Within this repo, the layers are:

1. **Authoring Layer**

   * Python DSL: `@step` decorator, `Workflow` base class
   * **Params are a normal step** (often a Pydantic model)
   * **Configuration via class attributes** (name, image, io_handler)
   * IO handled by **io_handlers** (default: pickle)
   * Wire dependencies via `dag()` (auto-inferred in v0.3.0+)

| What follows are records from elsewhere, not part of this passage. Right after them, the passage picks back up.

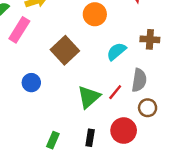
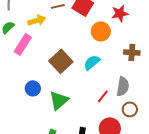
orange circle: (95, 14) -> (101, 31), moved
cyan semicircle: (116, 51) -> (92, 62), moved
green triangle: (89, 97) -> (59, 100), moved

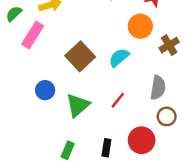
orange circle: (101, 31) -> (140, 26), moved
brown cross: (132, 52) -> (169, 45), turned -35
red line: (103, 96) -> (118, 100), moved

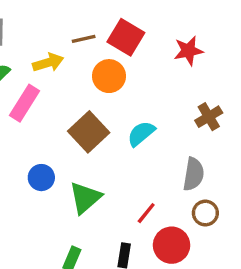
orange circle: (140, 26) -> (109, 76), moved
red line: (118, 100) -> (146, 213), moved

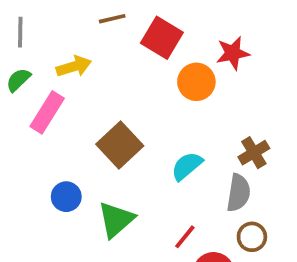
brown line: (84, 39) -> (112, 19), moved
orange circle: (109, 76) -> (196, 82), moved
brown cross: (209, 117) -> (254, 153), moved
cyan semicircle: (141, 134) -> (187, 166), moved

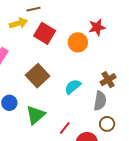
red square: (162, 38) -> (45, 33), moved
yellow arrow: (74, 66) -> (18, 23), moved
red line: (185, 237) -> (65, 128), moved

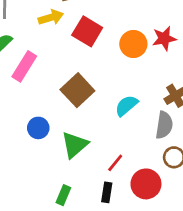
red star: (97, 27) -> (164, 38), moved

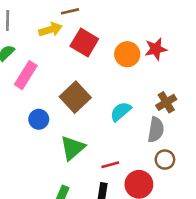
blue circle: (38, 128) -> (39, 119), moved
red line: (115, 163) -> (110, 165), turned 36

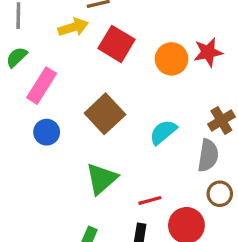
blue circle: (39, 119) -> (47, 132), moved

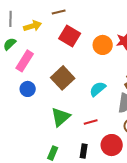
yellow arrow: (73, 27) -> (33, 26), moved
red line: (150, 200) -> (91, 122), moved

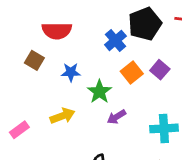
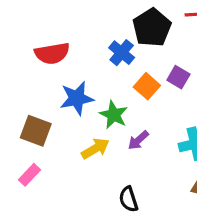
brown square: (34, 60) -> (36, 131), moved, size x1.4
blue star: (71, 72) -> (77, 98), size x1.5
yellow arrow: (62, 116) -> (95, 149), moved

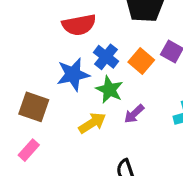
red semicircle: (52, 53) -> (79, 25), moved
blue cross: (122, 53) -> (106, 57), moved

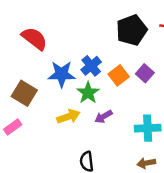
red semicircle: (79, 25) -> (34, 39), moved, turned -144

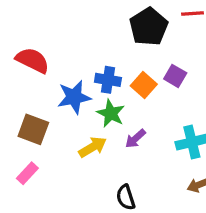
blue cross: (91, 66) -> (108, 80), turned -30

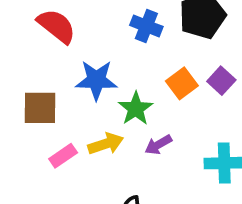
blue cross: (108, 80) -> (146, 26), moved
brown square: (33, 129) -> (40, 108), turned -32
pink rectangle: (27, 173) -> (63, 156), moved

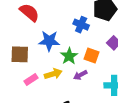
blue cross: (146, 26) -> (81, 25), moved
orange square: (182, 83) -> (91, 56), moved, turned -35

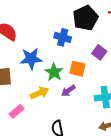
pink rectangle: (31, 79) -> (17, 111), moved

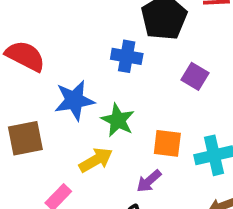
orange square: (78, 69) -> (167, 143), moved
purple arrow: (68, 91) -> (149, 181), moved

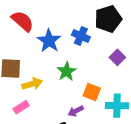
blue star: (74, 100) -> (49, 41), moved, turned 30
yellow arrow: (96, 160) -> (32, 84), moved

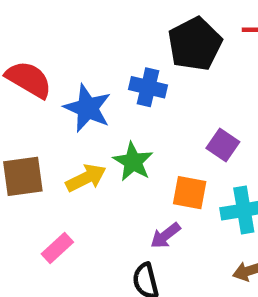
purple square: (117, 57) -> (223, 145), moved
yellow arrow: (32, 84) -> (86, 178), moved

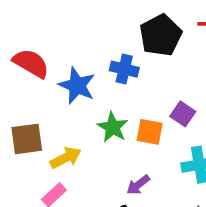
yellow arrow: (86, 178) -> (66, 158), moved
orange square: (190, 193) -> (150, 132), moved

2. **IR (Intermediate Representation)**

   * Backend-agnostic DAG: nodes, edges, inputs/outputs, resources, retry policies, IO metadata

3. **Compilers**

   * **Argo**: IR → Argo Workflow YAML
   * **KFP**: IR → Kubeflow Pipelines package (v0.4.0+)
   * Plugin architecture (v0.4.0+) — add any target via entry points

4. **Runtime**

   * Unified runner image (`axl-runner`) executes steps in pods and locally
   * Handles env (via **uv**), IO handler save/load, structured logging, retries

5. **CLI**

   * `axl compile`, `axl run local`, `axl validate`, `axl render`
   * `axl pack`, `axl build-image` (v0.5.0+)

---

## 📂 Project Structure

```
axl/
  core/          # DSL: decorators, base classes, typing
  io/            # io_handlers (pickle default; parquet/npy/torch optional)
  ir/            # Intermediate Representation (nodes, edges, workflows)
  compiler/      # Backend compilers (Argo, Kubeflow)
  runtime/       # Runner container + IO + env setup (uv)
  cli.py         # CLI entrypoint
examples/
  churn_workflow.py
tests/
  test_core.py   # Tests for DSL components
  test_ir.py     # Tests for IR components
pyproject.toml
README.md
```

---

## 🎯 Why AXL Workflows?

* **Local development** is fast and simple.
* **Argo/KFP is production-grade** but YAML is verbose and hard to get started with.
* **axl bridges the gap**:

  * Simple, class-based DSL — no YAML, no vendor-specific decorators
  * **Params as a normal step** — no special `Param`/`Artifact` classes
  * IO handlers for painless object ↔ file persistence
  * Backend-agnostic IR — one workflow definition, multiple compile targets
  * Compile once, run anywhere

---

## 📄 License

This project is licensed under the MIT License - see the [LICENSE](LICENSE) file for details.